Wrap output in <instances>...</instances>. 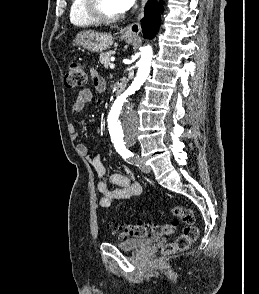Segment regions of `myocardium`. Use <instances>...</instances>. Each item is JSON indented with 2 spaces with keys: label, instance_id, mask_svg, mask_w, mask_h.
Here are the masks:
<instances>
[{
  "label": "myocardium",
  "instance_id": "myocardium-1",
  "mask_svg": "<svg viewBox=\"0 0 259 294\" xmlns=\"http://www.w3.org/2000/svg\"><path fill=\"white\" fill-rule=\"evenodd\" d=\"M100 0H85V11L96 23L109 24L120 20L124 13L115 16L105 14L99 6Z\"/></svg>",
  "mask_w": 259,
  "mask_h": 294
}]
</instances>
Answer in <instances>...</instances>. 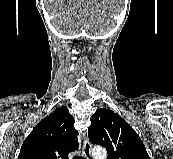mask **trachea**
<instances>
[{
    "mask_svg": "<svg viewBox=\"0 0 173 159\" xmlns=\"http://www.w3.org/2000/svg\"><path fill=\"white\" fill-rule=\"evenodd\" d=\"M74 159H85V158L82 156H75Z\"/></svg>",
    "mask_w": 173,
    "mask_h": 159,
    "instance_id": "trachea-1",
    "label": "trachea"
}]
</instances>
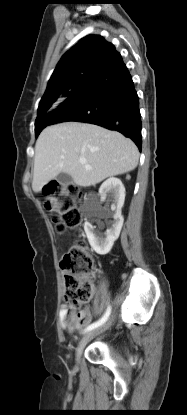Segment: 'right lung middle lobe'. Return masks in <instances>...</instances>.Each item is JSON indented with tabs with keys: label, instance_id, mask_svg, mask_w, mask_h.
Masks as SVG:
<instances>
[{
	"label": "right lung middle lobe",
	"instance_id": "dd1d6c3e",
	"mask_svg": "<svg viewBox=\"0 0 187 415\" xmlns=\"http://www.w3.org/2000/svg\"><path fill=\"white\" fill-rule=\"evenodd\" d=\"M84 82L79 83L75 87L69 89L66 93H64L55 103L42 107L38 109V116L35 121V134L36 137L40 134V132L51 123V116L53 112L70 96L76 93L82 86Z\"/></svg>",
	"mask_w": 187,
	"mask_h": 415
}]
</instances>
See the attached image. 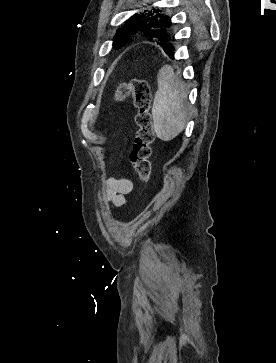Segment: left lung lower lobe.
<instances>
[{"label": "left lung lower lobe", "instance_id": "obj_1", "mask_svg": "<svg viewBox=\"0 0 276 363\" xmlns=\"http://www.w3.org/2000/svg\"><path fill=\"white\" fill-rule=\"evenodd\" d=\"M165 53L170 57L172 58L173 54H174V47L173 45L172 46H169L168 48H165Z\"/></svg>", "mask_w": 276, "mask_h": 363}]
</instances>
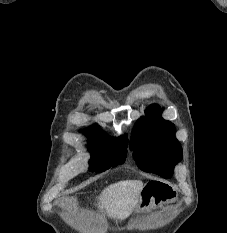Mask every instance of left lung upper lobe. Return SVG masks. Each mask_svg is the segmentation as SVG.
<instances>
[{
    "label": "left lung upper lobe",
    "mask_w": 227,
    "mask_h": 233,
    "mask_svg": "<svg viewBox=\"0 0 227 233\" xmlns=\"http://www.w3.org/2000/svg\"><path fill=\"white\" fill-rule=\"evenodd\" d=\"M160 114L158 105L148 107L132 131L130 149L140 169L168 179L182 158V149L175 138L174 125Z\"/></svg>",
    "instance_id": "obj_1"
}]
</instances>
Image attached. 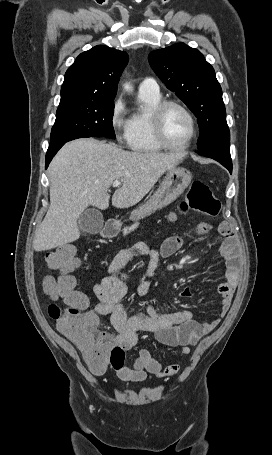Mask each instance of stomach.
Here are the masks:
<instances>
[{
	"mask_svg": "<svg viewBox=\"0 0 272 455\" xmlns=\"http://www.w3.org/2000/svg\"><path fill=\"white\" fill-rule=\"evenodd\" d=\"M191 179L190 171L183 167H174L167 170L164 180L157 191L131 213L130 219L138 220L144 218L156 210L168 206L184 192L189 186Z\"/></svg>",
	"mask_w": 272,
	"mask_h": 455,
	"instance_id": "stomach-1",
	"label": "stomach"
}]
</instances>
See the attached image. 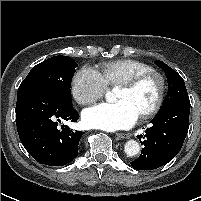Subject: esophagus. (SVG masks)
I'll return each mask as SVG.
<instances>
[{
  "label": "esophagus",
  "instance_id": "1",
  "mask_svg": "<svg viewBox=\"0 0 201 201\" xmlns=\"http://www.w3.org/2000/svg\"><path fill=\"white\" fill-rule=\"evenodd\" d=\"M117 136L122 139H128L130 137L129 133H117Z\"/></svg>",
  "mask_w": 201,
  "mask_h": 201
}]
</instances>
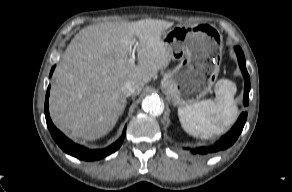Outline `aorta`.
I'll return each instance as SVG.
<instances>
[{"instance_id": "762f6f07", "label": "aorta", "mask_w": 292, "mask_h": 192, "mask_svg": "<svg viewBox=\"0 0 292 192\" xmlns=\"http://www.w3.org/2000/svg\"><path fill=\"white\" fill-rule=\"evenodd\" d=\"M142 108L153 116H159L163 112L160 98L155 95L146 96L142 101Z\"/></svg>"}]
</instances>
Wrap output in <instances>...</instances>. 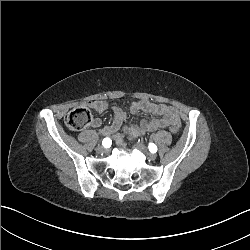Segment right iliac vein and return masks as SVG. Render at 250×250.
I'll list each match as a JSON object with an SVG mask.
<instances>
[{
    "label": "right iliac vein",
    "instance_id": "1",
    "mask_svg": "<svg viewBox=\"0 0 250 250\" xmlns=\"http://www.w3.org/2000/svg\"><path fill=\"white\" fill-rule=\"evenodd\" d=\"M96 151H97L98 153H103V152L106 151V148L103 147L102 145H98V146L96 147Z\"/></svg>",
    "mask_w": 250,
    "mask_h": 250
}]
</instances>
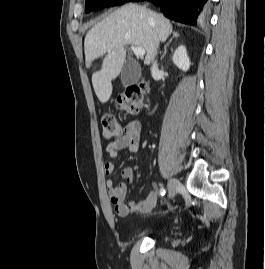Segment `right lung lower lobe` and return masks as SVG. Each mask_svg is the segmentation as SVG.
Wrapping results in <instances>:
<instances>
[{
    "instance_id": "right-lung-lower-lobe-1",
    "label": "right lung lower lobe",
    "mask_w": 265,
    "mask_h": 269,
    "mask_svg": "<svg viewBox=\"0 0 265 269\" xmlns=\"http://www.w3.org/2000/svg\"><path fill=\"white\" fill-rule=\"evenodd\" d=\"M150 1L159 6L164 15L175 21L195 25L198 14L207 0H129Z\"/></svg>"
}]
</instances>
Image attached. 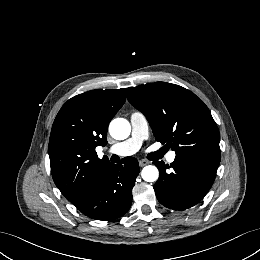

:::

* ACTIVITY *
Return only the lines that start at the line containing "SVG. Each mask_svg is the segmentation as SVG." and finish at the last line of the entries, exactly as written and without pictures.

* RESPONSE FOR THIS EXERCISE *
Segment `right lung lower lobe` and return masks as SVG. Each mask_svg is the segmentation as SVG.
Wrapping results in <instances>:
<instances>
[{
    "instance_id": "right-lung-lower-lobe-1",
    "label": "right lung lower lobe",
    "mask_w": 265,
    "mask_h": 269,
    "mask_svg": "<svg viewBox=\"0 0 265 269\" xmlns=\"http://www.w3.org/2000/svg\"><path fill=\"white\" fill-rule=\"evenodd\" d=\"M150 1L159 6L164 15L175 21L195 25L198 14L207 0H129Z\"/></svg>"
}]
</instances>
Image attached. 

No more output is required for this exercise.